2. Any personal information held by the Company or Customers and disclosed under the User Agreement shall be treated as confidential information, and the Company and Customers shall make best efforts to prevent divulgence, manipulation, and bugging of such personal information.
3. If the fact of divulgence, manipulation or bugging of any personal information is discovered, the Company and Customers shall promptly report the same to the other party in writing (including e-mail).
4. The Company and Customers shall not disclose confidential information to any third parties without the prior written consent of the other party, provided, however, that the following items shall not be confidential information:
(1) information that was already known prior to the disclosure;
(2) facts already known to the public or information otherwise generally available to the public;
(3) information obtained lawfully from a third party without owing confidentiality obligations; and
(4) information in respect of which the disclosing party has given prior written consent to be excluded from treatment as confidential.

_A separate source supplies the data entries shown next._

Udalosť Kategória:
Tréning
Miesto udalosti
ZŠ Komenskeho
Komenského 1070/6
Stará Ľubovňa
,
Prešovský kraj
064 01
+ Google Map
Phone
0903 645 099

5. If the receiving party discloses confidential information, then, to the extent reasonably necessary, upon request in accordance with applicable laws and regulations and rules of financial instruments exchanges and any other provisions equivalent thereto (hereinafter collectively referred to as "Laws, etc."), the receiving party shall provide the disclosing party with prior notice of such disclosure, provided, however, that if such prior notice cannot be provided due to unavoidable reasons, such as restriction under Laws, etc. or time constraints, notice after such disclosure will be sufficient. If disclosure is made pursuant to the provisions of this paragraph, then notwithstanding the provision of the preceding paragraph, the receiving party may disclose the confidential information to the minimum extent necessary, provided, however, that if the disclosing party has instructed for the maintenance of confidentiality in relation to such disclosure, the receiving party shall do so to the extent practicable and legally permissible.
6. Upon termination of the User Agreement, or as otherwise requested by the disclosing party during the effective term of the User Agreement, the Company and Customers shall return or destroy relevant confidential information and copies, etc. thereof.
7. If Customers and the Company separately enter into agreements relating to "confidential information" and "protection of personal information" (including any agreements with equivalent purpose, regardless of the title), such separately agreed agreements shall be given priority.
Article 15 Changes in Customers’ Names, etc.
1. In the event of any changes to the representative, company name or address of Customers, Customers shall promptly provide a written notice (including notice by e-mail) of such changes to the Company.
2. When the notification prescribed in the preceding paragraph is made, the Company may request Customers to submit documents certifying the notified facts, and Customers shall comply with such request.
Article 16 Consultation
Any matter not stipulated in the Agreement shall be resolved through consultation between the Company and Customers in good faith.
Article 17 Special Terms for Taiwan
For Taiwan, Article 3.6 and 3.7 does not apply.